I turned my phone off before I made it to rehearsal and the tension was thick. When I got there, Hoseok wasn't there yet and it seemed like I was very late. There were plenty of snickers and whispers from the dancers as they were chatting amongst themselves. Hoseok came into the room in a very agitated manner about fifteen minutes later. He seemed so detached and throughout the whole thing, I wanted him to look at me.

He didn't though. It was as if he wasn't looking at me on purpose. Rehearsal was cut short for today and when he muttered something in Korean which basically meant, "We're done for today," all the dancers basically dashed out the room. I stayed behind though with my shaky hands stuffed in the pockets of my sweatpants.

"I said we're done for today," Hoseok muttered in a harsh tone with his back facing me, "you can go."

"We need to talk."

"Talk?" Hoseok scoffed with his face still facing away from me. "Now you wanna talk to me? I've been trying to talk to you."

Why the fuck was he mad at me? Why was he showing me attitude as if I won't curse him out?

"Hoseok—"

"—Never thought you'd stoop so low."

"The fuck you chatting about?" I finally walked up to him and pushed his shoulder so that he could look at me. "You think I leaked the video?"

"Who the fuck else would do that shit?!" Hoseok basically shouted at me and I clenched my hands into fists. "You're mad because I fucked up I get that shit but instead you decided to leak our video—to fuck up my career, my reputation... that I worked so hard for?!"

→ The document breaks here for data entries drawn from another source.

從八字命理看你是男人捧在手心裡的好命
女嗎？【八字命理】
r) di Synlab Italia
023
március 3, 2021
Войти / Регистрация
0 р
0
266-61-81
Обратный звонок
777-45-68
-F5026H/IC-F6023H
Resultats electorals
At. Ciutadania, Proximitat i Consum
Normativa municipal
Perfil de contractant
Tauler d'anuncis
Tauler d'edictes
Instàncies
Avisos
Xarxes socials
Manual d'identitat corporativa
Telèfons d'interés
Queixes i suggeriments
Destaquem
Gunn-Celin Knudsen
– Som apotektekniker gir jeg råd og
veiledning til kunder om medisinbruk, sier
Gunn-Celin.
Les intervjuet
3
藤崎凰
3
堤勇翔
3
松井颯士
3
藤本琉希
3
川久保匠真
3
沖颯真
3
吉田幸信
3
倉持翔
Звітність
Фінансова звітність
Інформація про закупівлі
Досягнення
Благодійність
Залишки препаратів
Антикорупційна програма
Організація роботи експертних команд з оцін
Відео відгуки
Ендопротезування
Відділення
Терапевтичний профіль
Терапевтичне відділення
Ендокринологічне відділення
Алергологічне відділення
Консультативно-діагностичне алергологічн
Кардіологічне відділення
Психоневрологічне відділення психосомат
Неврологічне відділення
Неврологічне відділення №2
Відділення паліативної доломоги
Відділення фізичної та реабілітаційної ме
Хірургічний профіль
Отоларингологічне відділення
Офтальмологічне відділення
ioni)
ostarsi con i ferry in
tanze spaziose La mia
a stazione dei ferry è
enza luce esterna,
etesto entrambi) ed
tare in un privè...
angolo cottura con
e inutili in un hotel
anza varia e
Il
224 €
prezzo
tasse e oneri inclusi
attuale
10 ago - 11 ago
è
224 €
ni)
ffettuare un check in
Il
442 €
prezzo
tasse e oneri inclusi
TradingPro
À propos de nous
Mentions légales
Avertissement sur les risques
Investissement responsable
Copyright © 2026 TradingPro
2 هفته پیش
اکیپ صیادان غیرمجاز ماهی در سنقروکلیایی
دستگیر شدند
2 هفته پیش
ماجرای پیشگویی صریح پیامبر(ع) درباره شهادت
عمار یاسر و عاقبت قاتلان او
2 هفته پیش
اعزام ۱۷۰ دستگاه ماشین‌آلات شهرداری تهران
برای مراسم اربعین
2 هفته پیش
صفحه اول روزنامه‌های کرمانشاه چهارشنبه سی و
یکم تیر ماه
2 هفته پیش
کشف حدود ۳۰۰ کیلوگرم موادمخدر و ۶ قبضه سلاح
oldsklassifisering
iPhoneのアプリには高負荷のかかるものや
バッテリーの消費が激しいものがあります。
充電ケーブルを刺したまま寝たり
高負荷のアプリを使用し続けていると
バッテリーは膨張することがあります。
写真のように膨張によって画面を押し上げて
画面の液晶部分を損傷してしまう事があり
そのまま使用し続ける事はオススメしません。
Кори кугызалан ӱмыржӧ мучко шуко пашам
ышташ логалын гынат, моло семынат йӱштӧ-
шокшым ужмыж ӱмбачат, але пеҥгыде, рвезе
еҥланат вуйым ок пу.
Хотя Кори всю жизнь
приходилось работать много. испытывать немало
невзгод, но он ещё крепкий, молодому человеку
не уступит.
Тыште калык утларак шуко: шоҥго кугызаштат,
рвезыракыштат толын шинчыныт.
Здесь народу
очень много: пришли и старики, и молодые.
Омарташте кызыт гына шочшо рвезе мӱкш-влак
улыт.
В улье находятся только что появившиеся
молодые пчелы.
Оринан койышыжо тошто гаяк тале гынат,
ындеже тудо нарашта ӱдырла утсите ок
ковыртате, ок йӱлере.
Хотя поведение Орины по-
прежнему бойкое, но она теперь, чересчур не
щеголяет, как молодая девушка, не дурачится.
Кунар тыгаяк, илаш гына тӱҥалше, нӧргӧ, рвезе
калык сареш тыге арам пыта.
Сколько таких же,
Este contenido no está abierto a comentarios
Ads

I felt my chest close up. This was hurting me and I know it looked like I was going to cry because I felt my nose get a bit cloggy. "Tell me when we ever took a video or phone out when we fucked, Hoseok. Hm, since when! You think I'm that fuckin' petty to leak a video of not only you but me?! This doesn't only affect you."

"Yeah because a video of you fucking me in Korea without your identity shown is gonna fuck you over, fuck off."

I watched as he stormed out the room. He made sure to leave loudly with the door slamming behind him. He didn't believe me... he thought I did that shit. I thought I'm the bitter ex. I covered ny ears and screamed as loud as I could. What the fuck?